» **YOUR OBJECTIVE**:
Show every line of the data that includes the word "construir".

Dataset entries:

= = = =

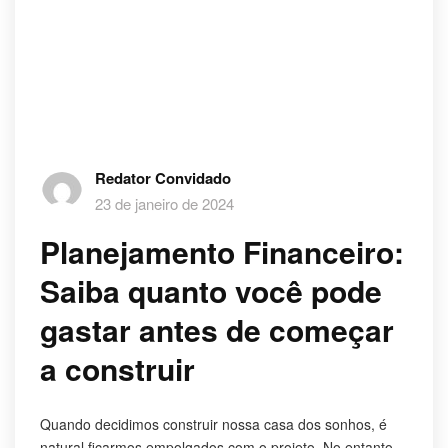
Redator Convidado
23 de janeiro de 2024
Planejamento Financeiro:
Saiba quanto você pode
gastar antes de começar
a construir
Quando decidimos construir nossa casa dos sonhos, é
natural ficarmos empolgados com o projeto. No entanto,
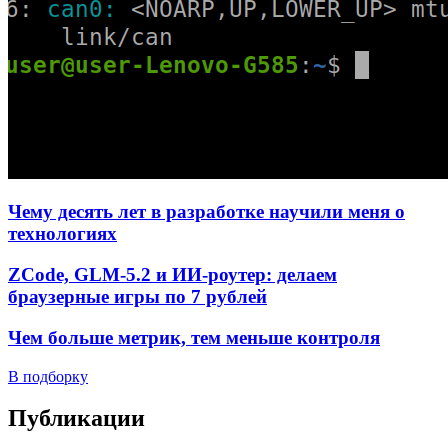
Чему десять лет в разработке научили меня о
технологиях
ZCode, GLM-5.2 и ИИ-роутер: делаем
браузерные игры по 7 рублей
Чем больше метрик, тем меньше контроля
В подборку
Публикации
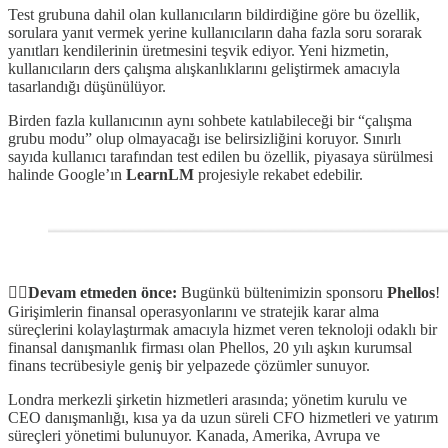
Test grubuna dahil olan kullanıcıların bildirdiğine göre bu özellik,
sorulara yanıt vermek yerine kullanıcıların daha fazla soru sorarak
yanıtları kendilerinin üretmesini teşvik ediyor. Yeni hizmetin,
kullanıcıların ders çalışma alışkanlıklarını geliştirmek amacıyla
tasarlandığı düşünülüyor.
Birden fazla kullanıcının aynı sohbete katılabileceği bir “çalışma
grubu modu” olup olmayacağı ise belirsizliğini koruyor. Sınırlı
sayıda kullanıcı tarafından test edilen bu özellik, piyasaya sürülmesi
halinde Google’ın
LearnLM
projesiyle rekabet edebilir.
✋🏻Devam etmeden önce:
Bugünkü bültenimizin sponsoru
Phellos
!
Girişimlerin finansal operasyonlarını ve stratejik karar alma
süreçlerini kolaylaştırmak amacıyla hizmet veren teknoloji odaklı bir
finansal danışmanlık firması olan Phellos, 20 yılı aşkın kurumsal
finans tecrübesiyle geniş bir yelpazede çözümler sunuyor.
Londra merkezli şirketin hizmetleri arasında; yönetim kurulu ve
CEO danışmanlığı, kısa ya da uzun süreli CFO hizmetleri ve yatırım
süreçleri yönetimi bulunuyor. Kanada, Amerika, Avrupa ve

= = = =

» **YOUR RESPONSE**:
a construir
Quando decidimos construir nossa casa dos sonhos, é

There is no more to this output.